I want to evaluate my trained spaCy model with the build-in Scorer function with this code:
def evaluate(ner_model, examples):
scorer = Scorer()
for input_, annot in examples:
text = nlp.make_doc(input_)
gold = Example.from_dict(text, annot)
pred_value = ner_model(input_)
scorer.score(gold)
return scorer.scores
examples = [('Brief discussion about instument replcement and Product ...confirmation', {'entities': [(48, 55, 'PRODUCT')]})('Met with special chem lead. Did not yet move assays from immulite to produc. Follow up with PhD tomorrow.', {'entities': [(57, 68, 'PRODUCT'), (45, 51, 'DATE'), (97, 105, 'DATE')]}), ('Discuss new products for ...', {'entities': [(36, 51, 'PRODUCT')]})]
ner_model = spacy.load(r'D:\temp\model') # for spaCy's pretrained use 'en_core_web_sm'
results = evaluate(ner_model, examples)
When I run the function I'm receiving the following error message:
TypeError: [E978] The Tokenizer.score method takes a list of Example objects, but got: <class 'spacy.training.example.Example'>
I already tried feeding in the annotations like {"entities": annot} and some other versions of it. I checked google but every article seems to be related to version 2.xx of spaCy.

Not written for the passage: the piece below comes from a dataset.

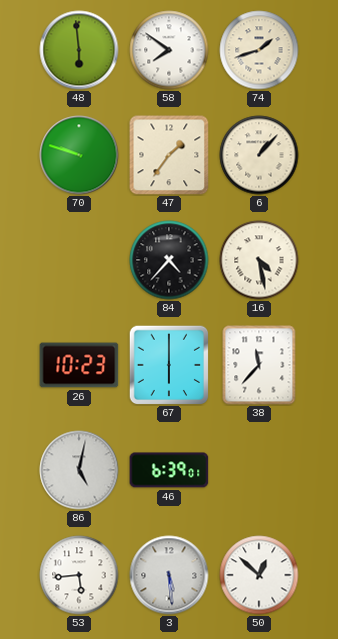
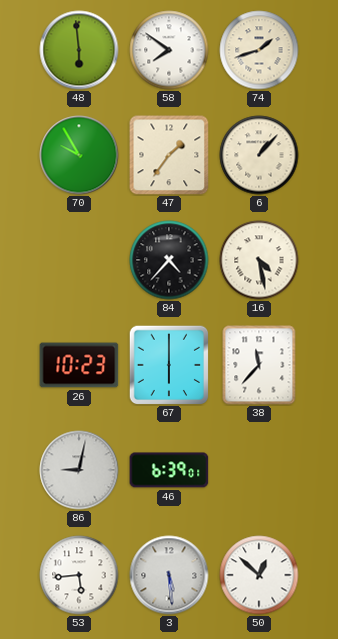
70: 9:48 -> 9:55
86: 5:02 -> 9:02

What am I doing wrong? How can I calculate recall, accuracy, and the F1 score with spacy Score()?
The scores method is still supported in spaCy 3.0 (https://spacy.io/api/scorer) and I finally got it working with the following code:
nlp = spacy.load(path_to_model)
examples = []
scorer = Scorer()
for text, annotations in TEST_REVISION_DATA:
doc = nlp.make_doc(text)
example = Example.from_dict(doc, annotations)
example.predicted = nlp(str(example.predicted))
examples.append(example)
scorer.score(examples)
I didn't find the command line tool easy to apply (I was struggling with the test data load) and for my needs, the code version is also much more convenient. This way I can covert the results into visuals easily.